Pour célébrer son sixième anniversaire et la sortie du premier livre autoédité par l’association, Pernety 14 se devait de mettre les petits plats dans les grands. Et c’est au Laurier que nous avons naturellement pensé pour  organiser notre séance de signatures et inviter tous les amis de l’association à partager un moment de convivialité autour d’un très généreux buffet. Zoom sur cet endroit chaleureux du Pernety Village où se croisent dans la bonne humeur nombre d’habitués du Quartier.
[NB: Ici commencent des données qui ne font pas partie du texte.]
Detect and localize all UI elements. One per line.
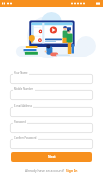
button[interactable]: Mobile Number bbox=[10, 90, 93, 100]
button[interactable]: Confirm Password bbox=[10, 139, 93, 149]
button[interactable]: Sign In bbox=[66, 168, 78, 172]
button[interactable]: Your Name bbox=[10, 74, 93, 84]
button[interactable]: Next bbox=[11, 152, 92, 162]
staticText: Mobile Number bbox=[14, 87, 34, 91]
staticText: Confirm Password bbox=[14, 136, 37, 140]
staticText: Sign In bbox=[66, 168, 78, 172]
staticText: Already have an account? bbox=[25, 168, 66, 172]
staticText: Password bbox=[14, 120, 26, 124]
staticText: Next bbox=[48, 155, 56, 159]
staticText: Your Name bbox=[14, 71, 28, 75]
staticText: E-mail Address bbox=[14, 104, 32, 108]
button[interactable]: Password bbox=[10, 123, 93, 133]
button[interactable]: E-mail Address bbox=[10, 107, 93, 117]
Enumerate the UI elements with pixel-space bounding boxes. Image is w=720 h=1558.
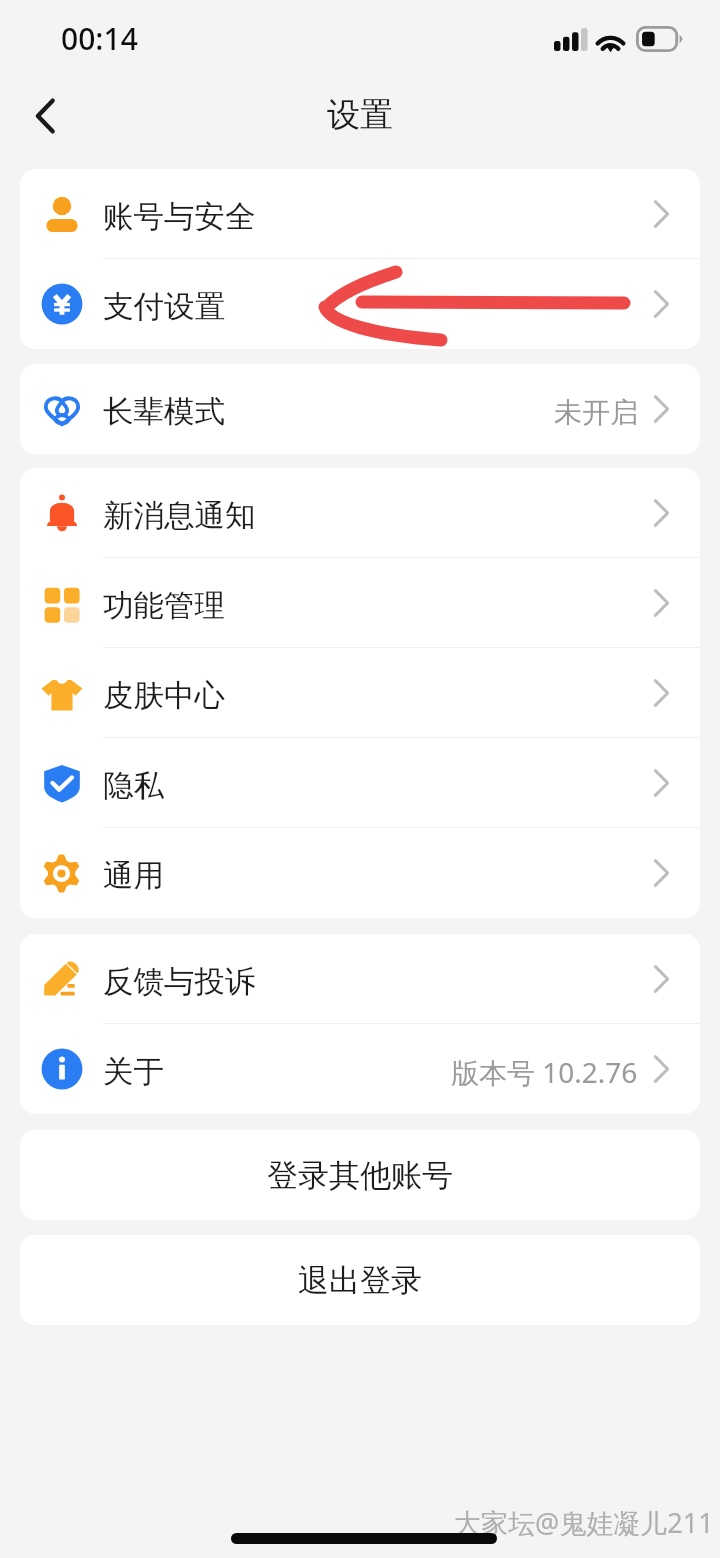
button[interactable]: 通用 bbox=[20, 828, 700, 918]
button[interactable]: 隐私 bbox=[20, 738, 700, 828]
button[interactable]: 支付设置 bbox=[20, 259, 700, 349]
staticText: 通用 bbox=[103, 857, 164, 895]
button[interactable]: 关于 bbox=[20, 1024, 700, 1114]
button[interactable]: 退出登录 bbox=[20, 1235, 700, 1325]
staticText: 大家坛@鬼娃凝儿211 bbox=[454, 1504, 714, 1541]
staticText: 皮肤中心 bbox=[103, 677, 225, 715]
button[interactable]: 登录其他账号 bbox=[20, 1130, 700, 1220]
button[interactable]: 反馈与投诉 bbox=[20, 934, 700, 1024]
button[interactable]: 功能管理 bbox=[20, 558, 700, 648]
button[interactable]: 长辈模式 bbox=[20, 364, 700, 454]
staticText: 退出登录 bbox=[298, 1261, 422, 1300]
staticText: 功能管理 bbox=[103, 587, 225, 625]
staticText: 长辈模式 bbox=[103, 393, 225, 431]
staticText: 登录其他账号 bbox=[267, 1156, 453, 1195]
staticText: 版本号 10.2.76 bbox=[451, 1053, 638, 1091]
button[interactable]: 新消息通知 bbox=[20, 468, 700, 558]
staticText: 新消息通知 bbox=[103, 497, 256, 535]
staticText: 支付设置 bbox=[103, 288, 225, 326]
button[interactable]: 账号与安全 bbox=[20, 169, 700, 259]
staticText: 设置 bbox=[327, 94, 393, 136]
button[interactable]: Back bbox=[10, 82, 84, 152]
staticText: 关于 bbox=[103, 1053, 164, 1091]
staticText: 反馈与投诉 bbox=[103, 963, 256, 1001]
button[interactable]: 皮肤中心 bbox=[20, 648, 700, 738]
staticText: 账号与安全 bbox=[103, 198, 256, 236]
staticText: 00:14 bbox=[61, 18, 138, 59]
staticText: 隐私 bbox=[103, 767, 164, 805]
staticText: 未开启 bbox=[554, 395, 638, 430]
Cuisine traditionnelle, bar à vin et cheminée

Situé à l’angle de la rue Pernety et de la rue Didot, Le Laurier est le bistrot qui a le vent en poupe dans le 14ème arrondissement de Paris. Un panneau situé à l’entrée du restau donne le ton : « Ici nos vaches ne sont pas folles, Les poulets n’ont pas la grippe, Les fromages ne sont pas bourrés de listéria, Manger ici ne rend pas obèse, Toute notre cuisine est Maison… Et nos arrivages sont journaliers comme nos clients !! » A la fois restaurant et bar à vin, cet endroit est idéalement placé et agencé pour capter la clientèle locale ou de passage désireuse de goûter la cuisine traditionnelle française préparée par son chef ou de déguster les vins sélectionnés par Louis, le maitre des lieux. De bons plats un peu rustiques, généreusement servis et très accessibles en termes de prix, le tout mis en valeur par un service « aux petits oignons », c’est la recette du restaurant dont l’efficacité ne se dément pas depuis déjà plusieurs années. Et l’on ne connait absolument personne qui ait été déçu par l’un des plats phares du chef dont : – la souris d’agneau toujours « harchi-fondante » ; – la salade du Laurier qui mélange, entre autres produits frais, de la mangue, du pamplemousse et des écrevisses ; et – le hamburger du Laurier pas si classique qu’il n’y parait puisqu’il est servi avec une compotée de cèpes, du fois gras poilé et de l’huile de truffe ! Pour accompagner le repas, il n’y a que l’embarras du choix car Louis a  fait aménager dans la petite salle du restaurant un bar à vin dont la carte affiche une cinquantaine de crus produits par des petits producteurs. La très grande majorité d’entre eux sont proposés au verre et au pichet. Le champagne haut de gamme Billecart-Salmon est quant à lui proposé à un prix défiant toute concurrence à Paris. Enfin, cerise sur le restau, une cheminée réchauffe les convives en hiver et vient souligner le caractère rustique et « terroir » des prestations offertes.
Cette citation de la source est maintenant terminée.